A few minutes later, I follow Isabel out of the house into the dark night, a pile of candles in my arms. Crickets are chirping and the sound of howling lingers in the night sky.

“Should I put these in the car?” I ask, praying that, by the time we get to Rosales, Roberto will still be waiting at the dock.

Isabel puts her fingers in her mouth and blows one long, piercing whistle, and an old brown workhorse pads up. “Meet Tenorio,” she says, patting his fuzzy brown nose.

“Oh, no, I don’t ride horses,” I insist. The terror of my horse scene in
Abandoned
, my Oscar-nominated role as a teenager in a postapocalyptic world, comes back to me: a disobedient horse, sailing through the air before landing on my back. Weeks of physical therapy later, I swore I’d never ride a horse again. It took my agent months to secure that “No Horse” clause on all my contracts.

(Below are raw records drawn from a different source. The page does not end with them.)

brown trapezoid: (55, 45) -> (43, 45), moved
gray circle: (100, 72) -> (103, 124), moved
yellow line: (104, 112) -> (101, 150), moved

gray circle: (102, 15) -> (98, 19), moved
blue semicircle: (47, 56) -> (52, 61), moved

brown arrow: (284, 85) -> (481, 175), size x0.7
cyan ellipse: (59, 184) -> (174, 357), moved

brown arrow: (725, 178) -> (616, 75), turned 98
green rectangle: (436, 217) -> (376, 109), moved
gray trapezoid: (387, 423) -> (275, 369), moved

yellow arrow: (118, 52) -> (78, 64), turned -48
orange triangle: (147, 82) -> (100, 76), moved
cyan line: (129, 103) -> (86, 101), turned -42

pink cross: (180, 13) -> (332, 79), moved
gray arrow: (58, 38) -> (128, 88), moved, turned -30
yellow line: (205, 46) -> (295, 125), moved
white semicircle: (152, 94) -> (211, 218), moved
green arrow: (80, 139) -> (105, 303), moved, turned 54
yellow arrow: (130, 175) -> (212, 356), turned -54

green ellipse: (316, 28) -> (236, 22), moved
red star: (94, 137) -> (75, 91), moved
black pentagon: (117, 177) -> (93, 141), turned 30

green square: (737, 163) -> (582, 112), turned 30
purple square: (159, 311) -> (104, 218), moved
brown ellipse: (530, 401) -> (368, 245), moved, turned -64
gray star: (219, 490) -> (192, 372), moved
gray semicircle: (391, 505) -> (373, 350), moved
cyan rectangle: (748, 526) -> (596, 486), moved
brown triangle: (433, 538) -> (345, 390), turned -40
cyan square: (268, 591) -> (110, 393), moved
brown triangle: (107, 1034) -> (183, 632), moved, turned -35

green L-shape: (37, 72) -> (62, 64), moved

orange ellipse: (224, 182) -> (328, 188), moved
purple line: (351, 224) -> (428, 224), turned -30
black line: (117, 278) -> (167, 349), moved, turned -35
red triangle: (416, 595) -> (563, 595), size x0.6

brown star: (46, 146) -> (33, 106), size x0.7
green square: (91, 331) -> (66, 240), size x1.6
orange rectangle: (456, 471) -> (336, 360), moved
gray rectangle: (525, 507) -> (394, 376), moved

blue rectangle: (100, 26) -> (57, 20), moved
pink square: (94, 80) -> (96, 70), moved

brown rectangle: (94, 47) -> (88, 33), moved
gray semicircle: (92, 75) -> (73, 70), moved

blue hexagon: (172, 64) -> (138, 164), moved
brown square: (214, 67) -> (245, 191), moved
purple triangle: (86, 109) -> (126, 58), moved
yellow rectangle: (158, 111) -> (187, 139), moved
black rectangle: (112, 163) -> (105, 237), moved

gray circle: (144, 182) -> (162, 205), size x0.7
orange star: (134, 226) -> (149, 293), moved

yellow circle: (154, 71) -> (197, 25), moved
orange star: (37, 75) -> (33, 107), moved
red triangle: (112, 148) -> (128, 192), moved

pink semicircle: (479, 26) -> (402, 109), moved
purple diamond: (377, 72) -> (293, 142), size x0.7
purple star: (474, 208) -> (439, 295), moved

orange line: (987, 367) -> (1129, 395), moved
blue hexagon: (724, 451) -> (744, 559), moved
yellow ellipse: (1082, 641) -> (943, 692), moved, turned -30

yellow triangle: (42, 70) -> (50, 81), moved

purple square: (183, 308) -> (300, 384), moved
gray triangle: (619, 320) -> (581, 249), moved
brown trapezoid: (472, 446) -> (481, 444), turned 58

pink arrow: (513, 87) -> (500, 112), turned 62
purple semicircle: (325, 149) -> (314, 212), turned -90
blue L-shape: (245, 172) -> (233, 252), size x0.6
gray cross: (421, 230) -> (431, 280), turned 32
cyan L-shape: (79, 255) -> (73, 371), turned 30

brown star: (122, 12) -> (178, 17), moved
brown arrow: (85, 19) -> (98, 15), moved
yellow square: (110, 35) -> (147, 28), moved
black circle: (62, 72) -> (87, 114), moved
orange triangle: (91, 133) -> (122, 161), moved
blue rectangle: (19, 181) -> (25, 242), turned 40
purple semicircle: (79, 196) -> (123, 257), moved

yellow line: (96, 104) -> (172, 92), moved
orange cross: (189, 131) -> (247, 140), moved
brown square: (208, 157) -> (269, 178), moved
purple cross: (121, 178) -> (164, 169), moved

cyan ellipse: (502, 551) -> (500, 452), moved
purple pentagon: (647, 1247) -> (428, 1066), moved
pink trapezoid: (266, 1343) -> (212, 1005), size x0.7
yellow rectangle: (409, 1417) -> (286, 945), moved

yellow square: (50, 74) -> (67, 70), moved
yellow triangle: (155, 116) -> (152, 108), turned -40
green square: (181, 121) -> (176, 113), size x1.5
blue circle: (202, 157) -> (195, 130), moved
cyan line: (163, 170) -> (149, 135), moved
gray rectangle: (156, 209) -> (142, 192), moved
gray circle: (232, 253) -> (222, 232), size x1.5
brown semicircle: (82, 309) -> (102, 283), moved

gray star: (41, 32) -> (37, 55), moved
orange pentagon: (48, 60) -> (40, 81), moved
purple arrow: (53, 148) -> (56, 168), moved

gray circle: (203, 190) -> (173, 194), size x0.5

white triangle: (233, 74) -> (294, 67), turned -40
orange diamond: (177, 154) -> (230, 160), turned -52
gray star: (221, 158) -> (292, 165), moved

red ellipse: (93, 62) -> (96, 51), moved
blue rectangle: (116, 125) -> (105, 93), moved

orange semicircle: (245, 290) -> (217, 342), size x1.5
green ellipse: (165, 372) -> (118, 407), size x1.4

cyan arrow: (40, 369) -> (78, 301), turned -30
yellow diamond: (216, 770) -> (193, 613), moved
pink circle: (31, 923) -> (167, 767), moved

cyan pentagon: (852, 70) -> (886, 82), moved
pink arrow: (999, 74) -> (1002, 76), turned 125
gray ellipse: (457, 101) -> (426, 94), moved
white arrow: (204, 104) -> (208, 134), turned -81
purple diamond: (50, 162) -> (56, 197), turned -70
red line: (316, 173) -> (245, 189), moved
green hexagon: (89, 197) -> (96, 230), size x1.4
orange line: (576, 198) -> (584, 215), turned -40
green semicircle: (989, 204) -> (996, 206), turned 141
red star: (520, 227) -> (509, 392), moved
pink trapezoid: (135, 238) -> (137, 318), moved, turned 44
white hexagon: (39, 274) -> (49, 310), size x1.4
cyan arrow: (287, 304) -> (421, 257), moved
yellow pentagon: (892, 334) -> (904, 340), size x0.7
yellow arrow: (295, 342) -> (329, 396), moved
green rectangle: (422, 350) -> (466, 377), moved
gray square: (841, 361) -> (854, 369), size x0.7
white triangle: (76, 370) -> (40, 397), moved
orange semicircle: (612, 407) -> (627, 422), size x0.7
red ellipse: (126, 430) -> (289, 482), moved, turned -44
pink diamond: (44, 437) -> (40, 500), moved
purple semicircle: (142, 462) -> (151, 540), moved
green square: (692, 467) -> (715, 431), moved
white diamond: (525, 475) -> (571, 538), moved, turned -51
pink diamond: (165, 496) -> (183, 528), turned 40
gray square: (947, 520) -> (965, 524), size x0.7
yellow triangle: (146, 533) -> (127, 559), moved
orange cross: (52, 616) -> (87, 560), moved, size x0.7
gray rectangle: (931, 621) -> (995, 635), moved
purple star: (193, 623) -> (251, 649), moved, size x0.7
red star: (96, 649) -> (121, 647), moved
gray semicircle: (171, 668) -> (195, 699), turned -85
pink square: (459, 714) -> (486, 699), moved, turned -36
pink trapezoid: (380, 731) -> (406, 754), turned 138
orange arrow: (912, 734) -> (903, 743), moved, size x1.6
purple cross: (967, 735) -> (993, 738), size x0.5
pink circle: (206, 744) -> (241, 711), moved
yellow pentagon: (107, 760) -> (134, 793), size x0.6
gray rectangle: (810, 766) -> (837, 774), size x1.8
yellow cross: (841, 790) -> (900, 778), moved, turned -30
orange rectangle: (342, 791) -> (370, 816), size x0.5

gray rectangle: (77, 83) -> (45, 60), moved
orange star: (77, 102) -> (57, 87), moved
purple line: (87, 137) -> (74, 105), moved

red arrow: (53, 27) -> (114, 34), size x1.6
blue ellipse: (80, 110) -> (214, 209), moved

“That’s the only way to get there,” Isabel says.

“Then I’ll walk,” I say, realizing I’ve sunk to an all-time low if I’m offering to continue
walking
up a mountain. At home, I’d rather die than make the three-block trek to the nearest nail salon.

As Isabel ties the bags onto Tenorio’s back, Abuelita toddles up, the weaving for Marcos cradled in her arms like a baby. “
Completo
,” Abuelita says.

Isabel takes the weaving from her and ties it on top of the bundle. “
Te amo
,” she says, kissing Abuelita on the forehead. Abuelita squeezes my hand before she wanders back into the house. “She’s too old to come,” Isabel says, “but she’ll take care of your lamb until you can come back for him. Do you want to say good-bye?”

Guilt leaks into me from all sides.
Until I come back for him
.
Both of us know that’s never going to happen.
I shake my head. “I hate good-byes,” I say. “They kill me every time.”

Isabel climbs onto Tenorio and kicks his side. He plods slowly away from the house, and I drop into step behind him, making sure his big brown butt is more than kicking distance away from my face. But as I follow his U-shaped hoof prints up the mountain, I realize that what I said about good-byes isn’t true. Good-byes have cracked me open wide and rained salt on my wounds, but maybe I’m stronger than I thought I was, because they haven’t killed me—yet.